Dear software people,
Unicode is older now than ASCII was when Unicode was introduced. It’s not a weird new fad.
It’s complicated but so is the domain it represents. We recognize that we have to think about time zones and leap days and seconds, for instance. And it’s a cleaner abstraction when you aren’t halfhearted about it.
Sincerely,
Charlie
@vruba but isn't it a solved problem by now? Nobody writes new software that's not unicode-aware (and it would be hard to do, because all the systems and languages do it by default now). Converting old software is another matter of course, but that's not specific to Unicode.
@isagalaev @vruba not by default, no. What’s "🤦🏼♂️".length in your language of choice?
@isagalaev @nikitonsky At a systems programming level, people certainly care more about storage size. But at a UI level, they might want to ensure that only one emoji can be used in a certain context.

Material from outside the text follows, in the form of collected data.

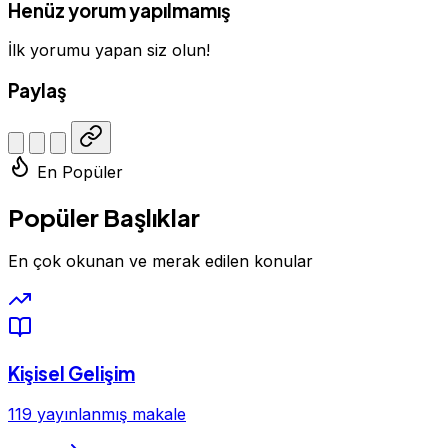
Henüz yorum yapılmamış
İlk yorumu yapan siz olun!
Paylaş
En Popüler
Popüler Başlıklar
En çok okunan ve merak edilen konular
Kişisel Gelişim
119 yayınlanmış makale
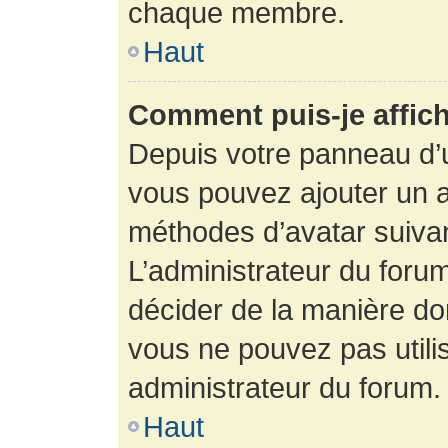
chaque membre.
Haut
Comment puis-je affich
Depuis votre panneau d’uti
vous pouvez ajouter un av
méthodes d’avatar suivant
L’administrateur du forum
décider de la manière dont
vous ne pouvez pas utilis
administrateur du forum.
Haut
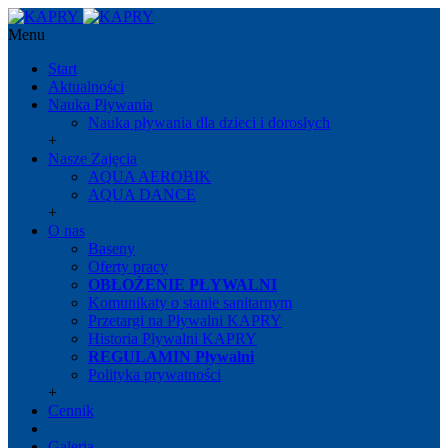
Menu
Start
Aktualności
Nauka Pływania
Nauka pływania dla dzieci i dorosłych
+
Nasze Zajęcia
AQUA AEROBIK
AQUA DANCE
+
O nas
Baseny
Oferty pracy
OBŁOŻENIE PŁYWALNI
Komunikaty o stanie sanitarnym
Przetargi na Pływalni KAPRY
Historia Pływalni KAPRY
REGULAMIN Pływalni
Polityka prywatności
+
Cennik
Galeria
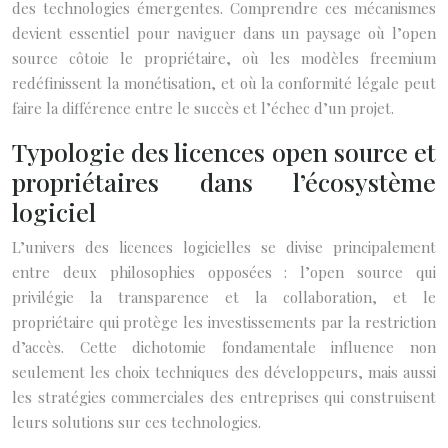
des technologies émergentes. Comprendre ces mécanismes
devient essentiel pour naviguer dans un paysage où l’open
source côtoie le propriétaire, où les modèles freemium
redéfinissent la monétisation, et où la conformité légale peut
faire la différence entre le succès et l’échec d’un projet.
Typologie des licences open source et
propriétaires dans l’écosystème
logiciel
L’univers des licences logicielles se divise principalement
entre deux philosophies opposées : l’open source qui
privilégie la transparence et la collaboration, et le
propriétaire qui protège les investissements par la restriction
d’accès. Cette dichotomie fondamentale influence non
seulement les choix techniques des développeurs, mais aussi
les stratégies commerciales des entreprises qui construisent
leurs solutions sur ces technologies.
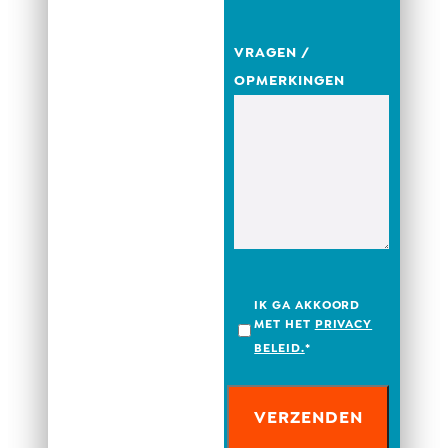
VRAGEN /
OPMERKINGEN
IK GA AKKOORD
MET HET
PRIVACY
BELEID.
*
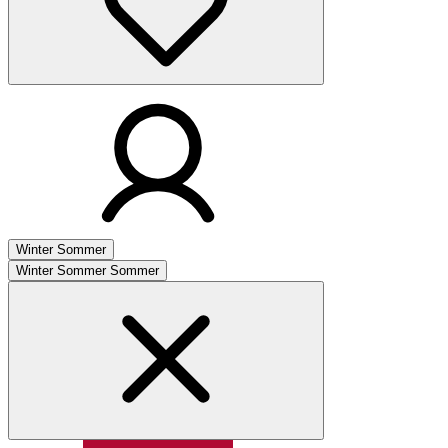
Winter
Sommer
Winter
Sommer
Sommer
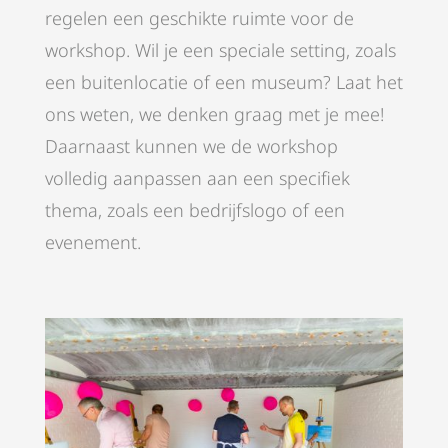
regelen een geschikte ruimte voor de
workshop. Wil je een speciale setting, zoals
een buitenlocatie of een museum? Laat het
ons weten, we denken graag met je mee!
Daarnaast kunnen we de workshop
volledig aanpassen aan een specifiek
thema, zoals een bedrijfslogo of een
evenement.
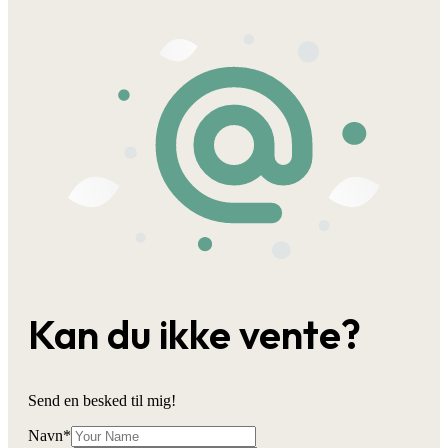
Kan du ikke vente?
Send en besked til mig!
Navn
*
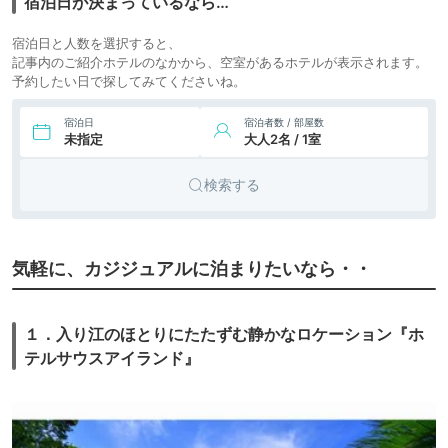
宿泊日が決まっているなら…
7.
イラフ SUI ラグジュ
37,571円〜
41,700円〜
リゾート
アリーコレクション
icotto
楽天トラベル
ホテル
宿泊日と人数を選択すると、
ホテル 沖縄宮古
記事内のご紹介ホテルのなかから、空室があるホテルが表示されます。
予約したい日で探してみてくださいね。
宿泊日
宿泊者数 / 部屋数
未指定
大人2名 / 1室
検索する
気軽に、カジジュアルに泊まりたいなら・・
１．入り江のほとりにたたずむ静かなロケーション『ホ
テルサウスアイランド』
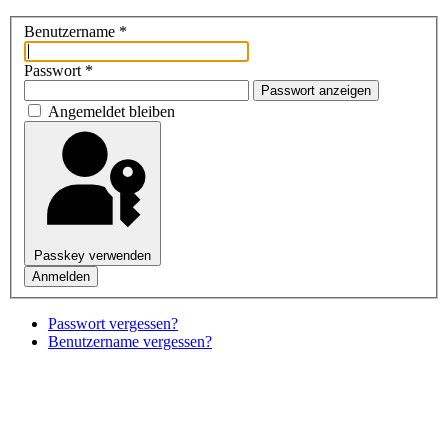
Benutzername
*
Passwort
*
Passwort anzeigen
Angemeldet bleiben
Passkey verwenden
Anmelden
Passwort vergessen?
Benutzername vergessen?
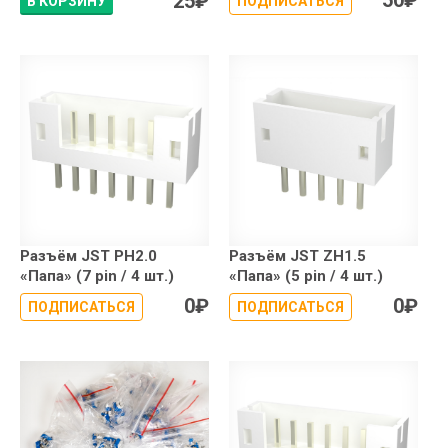
25
₽
В КОРЗИНУ
ПОДПИСАТЬСЯ
Разъём JST PH2.0
Разъём JST ZH1.5
«Папа» (7 pin / 4 шт.)
«Папа» (5 pin / 4 шт.)
0
₽
0
₽
ПОДПИСАТЬСЯ
ПОДПИСАТЬСЯ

So perhaps it’s better to say that there are multiple useful senses of the idea of “length” that might matter in different areas. But I think we basically agree about the important parts of this issue.

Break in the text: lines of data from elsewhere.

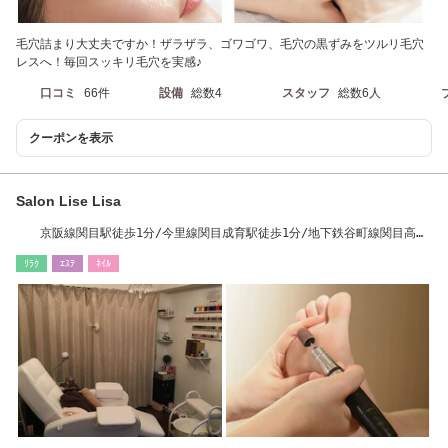
毛穴詰まり大丈夫ですか！ザラザラ、ゴワゴワ、毛穴の黒ずみをツルリ毛穴
レスへ！毎回スッキリ毛穴を実感♪
口コミ
66件
設備
総数4
スタッフ
総数6人
クーポンを表示
Salon Lise Lisa
京阪線関目駅徒歩1分/今里線関目成育駅徒歩1分/地下鉄谷町線関目高殿
駅徒歩5分
ﾘﾗｸ
ｴｽﾃ
ﾈｲﾙ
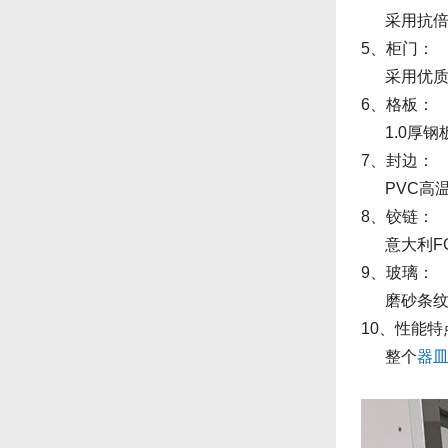
采用抗倍特冲
5、柜门：
采用优质双
6、格板：
1.0厚钢
7、封边：
PVC高温
8、铰链：
意大利FG
9、玻璃：
磨砂条纹
10、性能特
整个
器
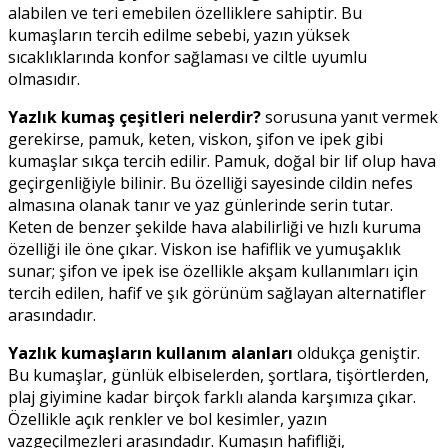
alabilen ve teri emebilen özelliklere sahiptir. Bu
kumaşların tercih edilme sebebi, yazın yüksek
sıcaklıklarında konfor sağlaması ve ciltle uyumlu
olmasıdır.
Yazlık kumaş çeşitleri nelerdir?
sorusuna yanıt vermek
gerekirse, pamuk, keten, viskon, şifon ve ipek gibi
kumaşlar sıkça tercih edilir. Pamuk, doğal bir lif olup hava
geçirgenliğiyle bilinir. Bu özelliği sayesinde cildin nefes
almasına olanak tanır ve yaz günlerinde serin tutar.
Keten de benzer şekilde hava alabilirliği ve hızlı kuruma
özelliği ile öne çıkar. Viskon ise hafiflik ve yumuşaklık
sunar; şifon ve ipek ise özellikle akşam kullanımları için
tercih edilen, hafif ve şık görünüm sağlayan alternatifler
arasındadır.
Yazlık kumaşların kullanım alanları
oldukça geniştir.
Bu kumaşlar, günlük elbiselerden, şortlara, tişörtlerden,
plaj giyimine kadar birçok farklı alanda karşımıza çıkar.
Özellikle açık renkler ve bol kesimler, yazın
vazgeçilmezleri arasındadır. Kumaşın hafifliği,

@isagalaev @nikitonsky Think of emoji reactions or status fields. They could be implemented in such a way that it is reasonable to check that the user only submits one emoji at a time, or at least that only one is displayed at a time. Or consider CSS use cases like https://developer.mozilla.org/en-US/docs/Web/CSS/::first-letter
@isagalaev @nikitonsky All I’m saying is that the length of a string as a reader would understand it (not only as a hard drive would understand it) is a useful concept that should be exposed by at least some string libraries. I strongly agree with you that it’s not worth optimizing for at the cost of, well, almost any other operation.
@nikitonsky @vruba as for the contraction with "…", UIs seem to universally converge on visual hiding with a transparency gradient, because the visual width of a string only makes sense after being rendered with a particular font on a particular device. Doing `str[:max] + '...'` was only good enough in the beginning.
@isagalaev @vruba remember when every cyrillic letter was counted as two for character limit at Twitter? Those were not the fun times
@vruba @nikitonsky but the part about "only one emoji can be used in a certain context" is interesting. What context? Emoji pickers in UI couldn't care less about `.length`, they are tables of grapheme clusters, where each emoji is a full utf-8 encoded string that gets appended to a string in a text input. Nobody cares if its length is 1 or more.
It's just not a(n important) use case. Just like it turned out that nobody needs random access to "characters" in a string by index in O(1).